A veterinária Márcia Tereza aprovou a construção do hospital. “Acho válido para atender às pessoas de baixa renda que não têm condições de pagar uma consulta particular em torno de R$ 60. Também vai ajudar os estudantes do curso de Veterinária que poderiam estagiar nesse hospital”, disse.

Proposta é criticada por ativista social

O presidente do Instituto Amazônico da Cidadania (Iaci), Luís Odilo de Souza, questionou a proposta de construção do hospital e disse que os deputados devem lutar para  melhorar a saúde pública da população. “Existem pessoas morrendo na fila do programa Tratamento Fora  de Domicílio, porque estão esperando por  uma cirurgia cardíaca”, afirmou.

“Não somos favoráveis à construção desse hospital.  Os nossos hospitais públicos estão sucateados, faltam medicamentos e pessoal especializado. A população está sofrendo por falta de atendimento médico e, agora, querem criar hospital para animais? Os deputados têm que fiscalizar é os hospitais do Estado e como estão sendo utilizados os recursos públicos da área de saúde”, propôs Odilo.

Renê Veiga, do Grupo de Proteção aos Animais (GPA), questionou os critérios para construção do hospital. Ela disse que a iniciativa é válida mas deve ter critérios. “Não é somente fazer um hospital público. De onde virão os recursos para manutenção? Quem vai administrar? Vai ter estrutura para atender a demanda de animais?”, questionou. “Não temos o censo correto da população de cães e gatos no Amazonas. É preciso avaliar melhor esse projeto”, disse Renê Veiga.

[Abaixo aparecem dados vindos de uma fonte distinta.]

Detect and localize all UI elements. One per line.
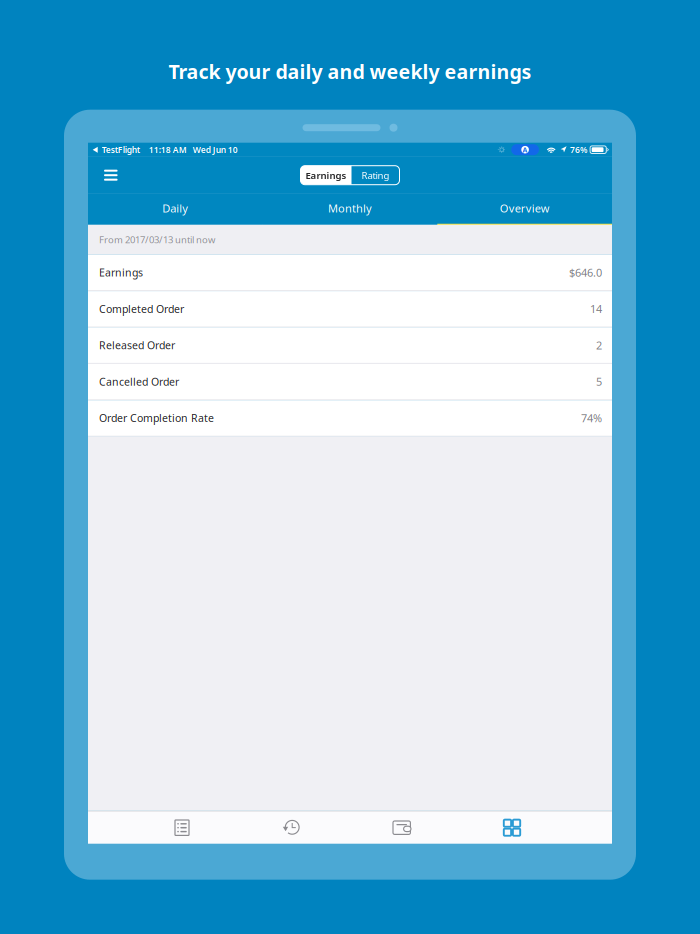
staticText: Earnings (99, 265, 143, 280)
staticText: TestFlight (102, 144, 140, 156)
button[interactable]: More (457, 812, 567, 844)
button[interactable]: Released Order (88, 328, 612, 364)
staticText: Rating (362, 169, 390, 182)
button[interactable]: Wallet (347, 812, 457, 844)
button[interactable]: Rating (352, 166, 400, 185)
staticText: From 2017/03/13 until now (99, 233, 215, 246)
staticText: 74% (581, 411, 602, 426)
staticText: Daily (162, 201, 188, 216)
staticText: $646.0 (569, 265, 602, 280)
button[interactable]: Earnings (88, 255, 612, 291)
button[interactable]: Daily (88, 194, 263, 225)
staticText: Earnings (306, 169, 346, 182)
staticText: 5 (596, 374, 602, 389)
staticText: Cancelled Order (99, 374, 179, 389)
staticText: Wed Jun 10 (193, 144, 238, 156)
staticText: 14 (590, 301, 602, 316)
staticText: 2 (596, 338, 602, 353)
button[interactable]: Overview (437, 194, 612, 225)
button[interactable]: Orders (127, 812, 237, 844)
staticText: Track your daily and weekly earnings (168, 58, 532, 85)
button[interactable]: Monthly (263, 194, 437, 225)
staticText: Completed Order (99, 302, 184, 316)
button[interactable]: History (237, 812, 347, 844)
staticText: Released Order (99, 338, 175, 352)
button[interactable]: Menu (95, 159, 127, 191)
staticText: Order Completion Rate (99, 411, 214, 425)
staticText: Monthly (328, 201, 372, 216)
staticText: A (523, 145, 528, 154)
button[interactable]: Order Completion Rate (88, 400, 612, 437)
staticText: 76% (570, 144, 587, 156)
staticText: 11:18 AM (149, 144, 187, 156)
button[interactable]: Completed Order (88, 291, 612, 328)
button[interactable]: Earnings (300, 166, 352, 185)
button[interactable]: Cancelled Order (88, 364, 612, 400)
staticText: Overview (500, 201, 550, 216)
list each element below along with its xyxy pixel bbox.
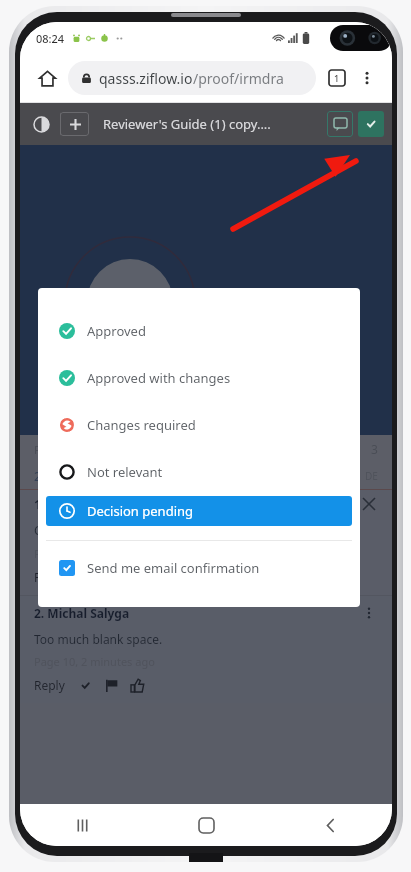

‘É preciso ter políticas públicas’ 

A gerente do Programa Veterinário da Sociedade Mundial de Proteção Animal, de São Paulo, Rosângela Ribeiro, considerou positiva a iniciativa do deputado estadual Tony Medeiros em elaborar o projeto do hospital veterinário. Ela disse que somente em São Paulo, a população entre cães e gatos está estimada em mais de 3 milhões de animais.

“O primeiro hospital público para animais está em Taubaté. Foram investidos R$ 10 milhões na sua construção e mensalmente a Associação Nacional de Clínicas Veterinária de Pequenos  Animais repassa R$ 600 mil para a sua manutenção. Considero positiva a inciativa”, disse Rosângela Ribeiro.

Porém, Rosângela, sugeriu que além do hospital, o Amazonas deverá adotar políticas públicas de prevenção para castrar os animais e evitar o aumento desordenado da população.

“Se não forem tomadas essas medidas preventivas, o hospital não terá condições de atender a demanda. O atendimento é gratuito e tem que ser feito um serviço de triagem de pessoas carentes para atendimentos destes animais. Esses hospitais deverão trabalhar com a parte preventiva das doenças com vacinação e castração”.  

Rosângela Ribeiro, disse que a população de animais está crescendo em todo o País. “Embora não tenhamos dados oficiais do crescimento dessas populações (cães e gatos), sabemos que de acordo com a região do País existe a média de um cão para cada cinco pessoas”, disse.